In contrast to the SARS outbreak, the May 1993 outbreak of acute respiratory distress syndrome (ARDS) in the Four Corners region of the western United States involved few cases and an unusual clinical presentation. According to many sources, the Four Corners epidemic would not have been detected, if not for one astute internist who saw a connection between an unusual death in his patient due to an acute respiratory syndrome, and the similar fatal illness of his fiancée. The illness was severe and the course rapid, therefore cases initially were identified only after infected persons sought medical attention. The internist sounded the alarm, alerting the state health department epidemiologist to a possible communicable disease outbreak; the epidemiologist launched a retrospective investigation to identify other similar recent cases, and instituted a mechanism for reporting suspected outbreak cases (Institute of Medicine of the National Academies, 2003).

Identification of the pathogen responsible for this outbreak was made easier and quicker because the virus was from a known virus family, and antibodies to the new virus cross-reacted with known viruses in the same family.

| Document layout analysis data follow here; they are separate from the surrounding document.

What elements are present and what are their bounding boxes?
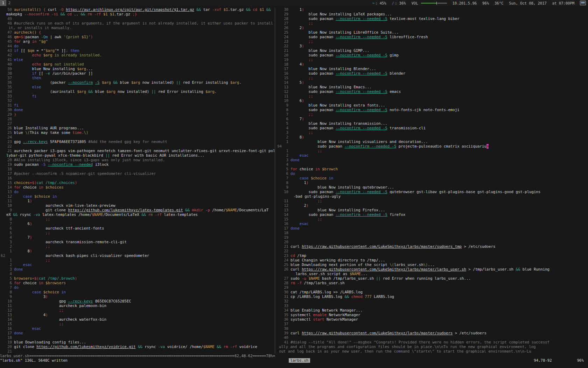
code-token: echo <box>32 62 43 67</box>
code-token: pacman <box>25 35 41 39</box>
code-text: cat /tmp/LARBS.log >> /LARBS.log <box>288 290 363 294</box>
statusline-fill: ========================================… <box>29 354 235 358</box>
code-token: m <box>486 144 489 149</box>
code-text: it, or installs it manually. <box>0 26 72 30</box>
code-row: 29 blue Now installing LaTeX packages... <box>276 12 588 16</box>
code-token: libreoffice-fresh <box>387 35 428 39</box>
code-text: sudo pacman --noconfirm --needed -S emac… <box>288 89 401 94</box>
code-token: || <box>376 276 383 281</box>
vim-pane-larbs-sh[interactable]: 30 1)29 blue Now installing LaTeX packag… <box>276 7 588 354</box>
code-text: #Also installing i3lock, since i3-gaps w… <box>12 158 165 162</box>
line-number: 34 <box>0 89 12 94</box>
volume-label: VOL <box>412 1 418 5</box>
code-token <box>14 258 46 263</box>
code-text: eX && rsync -va latex-templates /home/$N… <box>0 212 198 217</box>
code-row: 4 <box>0 272 274 276</box>
vim-vertical-separator[interactable] <box>275 7 275 354</box>
code-token <box>290 149 317 153</box>
code-text: aurcheck ttf-ancient-fonts <box>12 226 104 231</box>
code-row: 43if [[ $qm = *"$arg"* ]]; then <box>0 48 274 53</box>
line-number: 29 <box>276 12 288 16</box>
line-number: 32 <box>276 299 288 304</box>
code-token: ;; <box>308 21 313 26</box>
line-number: 34 <box>276 308 288 313</box>
code-text: blue Changin working directory to /tmp/.… <box>288 258 385 263</box>
code-token: (packer <box>14 80 68 85</box>
code-text: done <box>12 267 23 272</box>
code-token: && <box>13 212 20 217</box>
code-text: fi <box>12 94 36 98</box>
code-token: rsync <box>145 345 158 349</box>
code-token: blue Now installing Firefox... <box>290 208 385 212</box>
code-text: sudo pacman --noconfirm --needed -S blen… <box>288 71 405 76</box>
code-text: ;; <box>288 199 322 203</box>
line-number: 39 <box>0 67 12 71</box>
code-token: $browch <box>322 167 338 171</box>
code-token: $qm <box>28 48 34 53</box>
code-row: makepkg --noconfirm -si && cd .. && rm -… <box>0 12 274 16</box>
code-text: blue Downloading next portion of the scr… <box>288 263 435 267</box>
code-token: done <box>14 267 23 272</box>
code-row: 46qm=$(pacman -Qm | awk '{print $1}') <box>0 35 274 39</box>
code-token <box>14 76 32 80</box>
line-number: 28 <box>276 16 288 21</box>
line-number: 25 <box>276 30 288 35</box>
code-row: 19 <box>276 235 588 240</box>
code-token: https://aur.archlinux.org/cgit/aur.git/s… <box>66 7 194 12</box>
code-token: .tar.gz <box>114 12 132 16</box>
vim-pane-larbs-user-sh[interactable]: 50aurinstall() { curl -O https://aur.arc… <box>0 7 274 354</box>
code-row: 9 blue Now installing qutebrowser... <box>276 185 588 190</box>
line-number: 27 <box>276 276 288 281</box>
code-token: #Also installing i3lock, since i3-gaps w… <box>14 158 165 162</box>
code-token: ) <box>30 222 32 226</box>
line-number: 38 <box>0 71 12 76</box>
code-row: out and log back in as your new user, th… <box>276 349 588 354</box>
code-row: 24 <box>0 135 274 139</box>
code-token: 6 <box>14 222 30 226</box>
line-number: 24 <box>0 135 12 139</box>
code-token: if <box>14 48 21 53</box>
code-token: ;; <box>317 217 322 222</box>
volume-slider-handle[interactable] <box>436 2 437 5</box>
status-bar: 1 2 ~: 45% /: 36% VOL 10.201.5.96 96% 36… <box>0 0 588 6</box>
code-text: ;; <box>288 112 313 117</box>
workspace-tag-1[interactable]: 1 <box>0 0 6 6</box>
code-text: 4) <box>12 313 48 317</box>
code-row: 28 <box>0 117 274 121</box>
code-token: echo <box>32 53 43 57</box>
workspace-tag-2[interactable]: 2 <box>6 0 13 6</box>
line-number: 5 <box>276 167 288 171</box>
code-token: ;; <box>59 322 64 326</box>
code-text: -bad gst-plugins-ugly <box>276 194 341 199</box>
code-token: https://github.com/lukesmithxyz/voidrice… <box>36 345 135 349</box>
code-token: \) <box>424 263 428 267</box>
code-text: aurcheck() { <box>12 30 41 35</box>
disk-home-module: ~: 45% <box>372 1 386 5</box>
code-token: https://raw.githubusercontent.com/LukeSm… <box>302 331 453 335</box>
code-text: larbs_user.sh script as $NAME... <box>276 272 368 276</box>
code-row: 20git clone https://github.com/lukesmith… <box>0 345 274 349</box>
systray-monitor-icon[interactable] <box>580 1 586 5</box>
code-token: esac <box>300 153 309 158</box>
line-number: 35 <box>276 313 288 317</box>
code-text: fi <box>12 103 19 108</box>
code-row: 24 sudo pacman --noconfirm --needed -S l… <box>276 35 588 39</box>
line-number: 9 <box>276 185 288 190</box>
code-text: 5) <box>288 80 304 85</box>
line-number: 13 <box>0 313 12 317</box>
code-row: lybar-git python-pywal xfce-theme-blackb… <box>0 153 274 158</box>
line-number: 31 <box>276 294 288 299</box>
code-token: gpg <box>14 139 23 144</box>
code-token: --noconfirm -si <box>24 12 60 16</box>
volume-slider[interactable] <box>421 2 447 5</box>
code-token: ) <box>302 7 304 12</box>
line-number: 30 <box>276 7 288 12</box>
code-token: not installed <box>52 62 84 67</box>
code-token: bash /tmp/larbs_user.sh <box>320 276 376 281</box>
code-token: esac <box>32 326 41 331</box>
code-text: blue Downloading config files... <box>12 340 86 345</box>
code-text: ;; <box>288 94 313 98</box>
code-text: 2) <box>288 26 304 30</box>
code-token: aurcheck vim-live-latex-preview <box>14 203 115 208</box>
code-row: 8 ;; <box>0 217 274 222</box>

The CDC's viral pathogens branch tested the clinical specimens received from Four Corners against antibodies for every known virus, and the test was positive for Hantavirus.

Hantaviruses had been discovered during the Korean War (1951–1954). Although they were known to cause renal impairment, they had never been associated with respiratory illness. Mice were known to be a reservoir for hantaviruses, so rodents were trapped in Four Corners and tested. PCR techniques were used to identify the deer mouse as the reservoir of Hantavirus in this outbreak.

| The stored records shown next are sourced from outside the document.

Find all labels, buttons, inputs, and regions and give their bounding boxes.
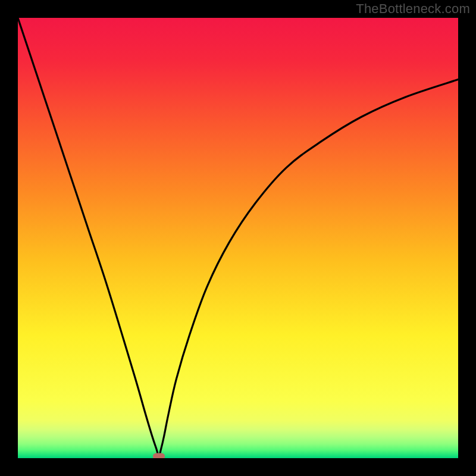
minimum-marker: [153, 453, 165, 458]
chart-frame: TheBottleneck.com: [0, 0, 476, 476]
watermark-text: TheBottleneck.com: [356, 1, 470, 17]
bottleneck-curve: [18, 18, 458, 458]
plot-area: [18, 18, 458, 458]
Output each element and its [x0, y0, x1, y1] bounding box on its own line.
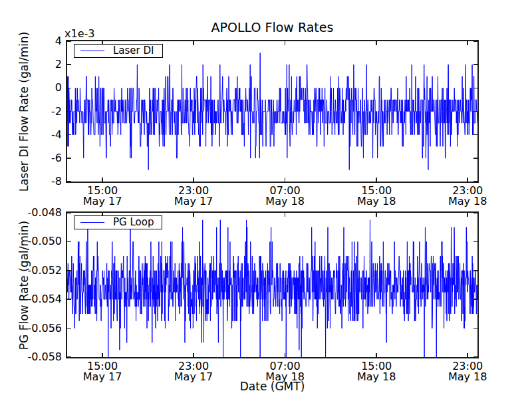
y-tick-label: -0.056 [26, 323, 62, 334]
x-tick-label: 23:00May 17 [159, 361, 228, 382]
y-tick-label: -0.054 [26, 293, 62, 305]
x-tick [376, 178, 377, 182]
x-tick [102, 178, 103, 182]
x-tick [193, 353, 194, 357]
y-tick-label: -0.058 [26, 351, 62, 363]
x-tick-label: 15:00May 17 [68, 361, 137, 382]
y-tick [473, 299, 477, 300]
x-tick [285, 213, 286, 217]
chart-title: APOLLO Flow Rates [66, 20, 479, 35]
y-tick-label: -0.048 [26, 207, 62, 219]
y-tick [473, 88, 477, 89]
y-tick [473, 111, 477, 112]
pg-loop-line-series [67, 213, 477, 357]
x-tick [285, 178, 286, 182]
y-tick-label: -0.050 [26, 235, 62, 247]
x-tick-label: 23:00May 17 [159, 186, 228, 207]
x-tick-label: 15:00May 17 [68, 186, 137, 207]
y-tick-label: -6 [26, 152, 62, 164]
y-axis-offset-label: x1e-3 [65, 27, 94, 40]
x-tick-label: 07:00May 18 [251, 186, 320, 207]
y-tick-label: -8 [26, 176, 62, 188]
y-tick [473, 241, 477, 243]
y-tick [67, 41, 71, 42]
x-tick-label: 15:00May 18 [342, 361, 411, 382]
figure: APOLLO Flow Rates x1e-3 Laser DI Flow Ra… [0, 0, 532, 399]
y-tick [67, 356, 71, 358]
y-tick-label: -2 [26, 106, 62, 118]
x-tick [193, 41, 194, 45]
laser-di-line-series [67, 41, 477, 182]
y-tick [473, 270, 477, 271]
y-tick-label: 4 [26, 35, 62, 47]
y-tick [67, 299, 71, 300]
y-tick [473, 328, 477, 329]
legend-label-laser-di: Laser DI [113, 45, 154, 57]
y-tick [67, 241, 71, 243]
y-tick [67, 212, 71, 213]
y-tick [473, 134, 477, 136]
x-tick-label: 15:00May 18 [342, 186, 411, 207]
legend-line-sample [80, 51, 104, 51]
x-tick [467, 213, 468, 217]
y-tick [473, 41, 477, 42]
y-axis-label-pg: PG Flow Rate (gal/min) [16, 211, 32, 358]
y-tick [67, 270, 71, 271]
axes-pg-loop: PG Loop [66, 211, 479, 358]
y-tick [473, 181, 477, 182]
x-tick [193, 213, 194, 217]
y-tick [473, 212, 477, 213]
y-tick [67, 328, 71, 329]
x-tick [285, 41, 286, 45]
y-tick [473, 64, 477, 65]
y-tick [473, 356, 477, 358]
y-tick-label: -4 [26, 129, 62, 141]
x-tick [467, 178, 468, 182]
axes-laser-di: Laser DI [66, 40, 479, 183]
x-tick [102, 353, 103, 357]
x-tick-label: 23:00May 18 [433, 361, 502, 382]
y-tick [67, 134, 71, 136]
x-tick-label: 23:00May 18 [433, 186, 502, 207]
y-tick-label: -0.052 [26, 265, 62, 277]
y-tick-label: 0 [26, 82, 62, 94]
y-tick [67, 111, 71, 112]
y-tick [67, 88, 71, 89]
x-tick [376, 41, 377, 45]
x-tick [285, 353, 286, 357]
legend-line-sample [80, 222, 104, 223]
y-tick-label: 2 [26, 59, 62, 70]
x-tick [376, 213, 377, 217]
y-tick [67, 158, 71, 159]
x-tick [193, 178, 194, 182]
legend-pg-loop: PG Loop [74, 215, 162, 229]
x-tick [376, 353, 377, 357]
y-tick [67, 181, 71, 182]
x-tick-label: 07:00May 18 [251, 361, 320, 382]
x-tick [467, 41, 468, 45]
x-tick [467, 353, 468, 357]
legend-laser-di: Laser DI [74, 44, 163, 58]
y-tick [473, 158, 477, 159]
y-tick [67, 64, 71, 65]
legend-label-pg-loop: PG Loop [113, 217, 154, 228]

Surveillance methodology and approaches to surveillance

The process of surveillance

All approaches to surveillance share some common principles. While some of the underlying methods used in public health surveillance have evolved considerably in recent years, the general approach to surveillance has remained relatively constant. At a fundamental level, surveillance aims to (1) identify individual cases, (2) detect population patterns in identified cases, and then (3) convey information to decision-makers about population health patterns (Fig. 3 ).

Fig. 3.

Fig. 3

The process of surveillance. Critical points in this process include the detection of events in individuals (e.g., a diagnosis of measles), the identification of patterns in the population (e.g., a rapid rise in incidence in a geographic location), and the incorporation of information about identified patterns into decisions about interventions. (For colour version: see Colour Section on page 357).

Identification of individual cases

The definition of a case for a surveillance system (Fig. 3, Step 1) has important implications for the design and performance of the system. In settings where a surveillance system is intended to follow cases of a well-understood disease, it may be possible to make the case definition highly specific. For example, public health agencies in many developed countries conduct routine surveillance for communicable diseases such as measles. Definitions of cases in these systems tend to rely upon highly specific diagnostic tests. As a result, communicable disease surveillance systems tend to rely upon data from laboratory testing as opposed to data from clinical examinations (Koo and Wetterhall, 1996).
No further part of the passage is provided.